Although billed as a memoir about the failure of her relationship, there is actually only a minimal amount of the story that is concerned with the nuts and bolts of its breakdown. Fuller puts herself at the helm of responsibility in any case for most of what went wrong, in her usual, hilarious and self-deprecating way. Part of the blame must attach to her DNA, descended from a mother whose family ‘was mentally ill in ways that should have had a wing of the local hospital dedicated to their memory’, and a father whose ancestors ‘seemed to put most of their genetic energy into producing at least one seriously impressive drunk ever other generation or so.’ Digging deeper into her past, Fuller has the kind of family history that memoir writers can only dream of, and she treats the wildly eccentric cast with tender amusement.
Her immediate family and their astoundingly careless ways have fit her only for chaos, she fears, drawn despite herself to volunteer at a makeshift cholera clinic shortly before her emigration to America. ‘The clinic disturbed me, it was life-and-death, it was tragic and unnecessary – like war and drowning and famine – and I felt at home there in a way that I knew I might never feel in this safe bed.’ Being warned of bears and buffalos in Grand Teton and Yellowstone park, noting all the places along carefully signposted routes where walkers could picnic and rest was like ‘being in the constant company of a kindly, sandwich-toting, risk-averse aunt.’ And there is the lure of Africa itself, potent, wild, savage and beautiful. It has left an indelible mark on her. Charlie was supposed to be the happy middle way, ‘tranquility interspersed with organised adventure’, but ultimately their marriage becomes a culture clash that can’t overcome its oppositions.

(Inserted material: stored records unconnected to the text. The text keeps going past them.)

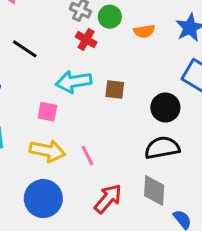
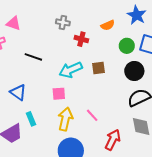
green circle: (110, 17) -> (127, 46), moved
red cross: (86, 39) -> (81, 39), moved
yellow arrow: (47, 151) -> (65, 119), turned -75

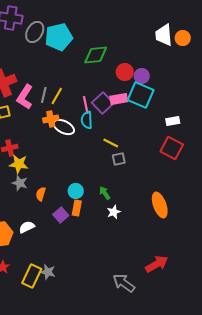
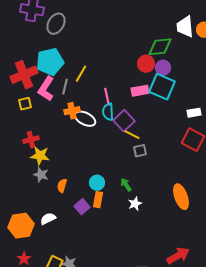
cyan pentagon: (59, 37) -> (50, 62), moved
green diamond: (96, 55) -> (160, 47), moved
yellow line: (57, 96) -> (81, 74), moved
purple square: (103, 103) -> (124, 121), moved

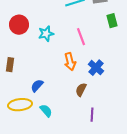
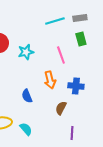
green rectangle: (112, 21) -> (81, 39), moved
blue cross: (96, 68) -> (76, 86), turned -35
blue semicircle: (37, 86) -> (27, 96), moved, turned -64

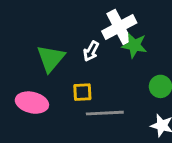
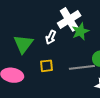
green star: (134, 45) -> (80, 31), turned -30
gray line: (105, 113) -> (82, 67), moved

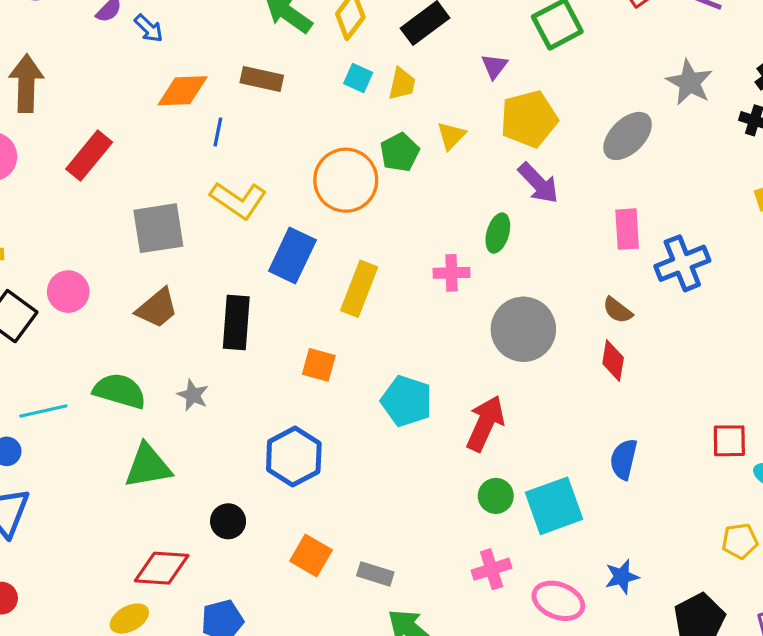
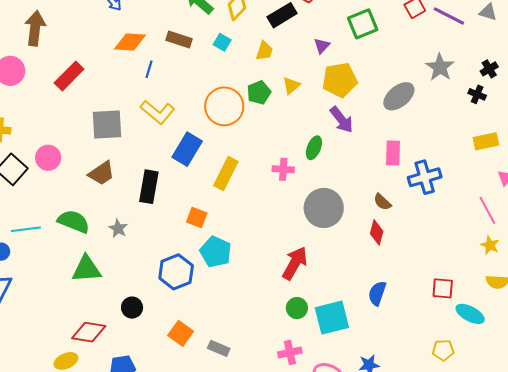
cyan square: (358, 78) -> (222, 42), moved
cyan pentagon: (407, 401) -> (216, 252), moved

There are lots of different stories stitched together here to form a patchwork narrative quilt, echoing the way that marriage is a patchwork of events and influences. There’s the story of Charlie’s ancestors, traumatised by a Lindberg-style kidnapping, Fuller’s experience of her newborn babies and the insanity of protectiveness motherhood brings, her brief breakdown and the dreadful time-critical battle she wages to get Charlie life-saving care when he is crushed by a horse. A constant theme runs through them all: risk and how we respond to it. ‘In the West, it was believed that attitude and ambition saved you. In Africa, we had learned no one was immune to capricious tragedy,’ Fuller writes, and the African way seems to resonate with so much more truth and realism that it is bound to win her over in the end. Gorgeously written, heartfelt and vivid, this is a memorable reading experience, full of inconvenient truths beautifully presented.
Alexandra Fuller, Leaving Before The Rains Come (Harvill Secker: London, 2015) 978-1846559556, 272 pp., hardback.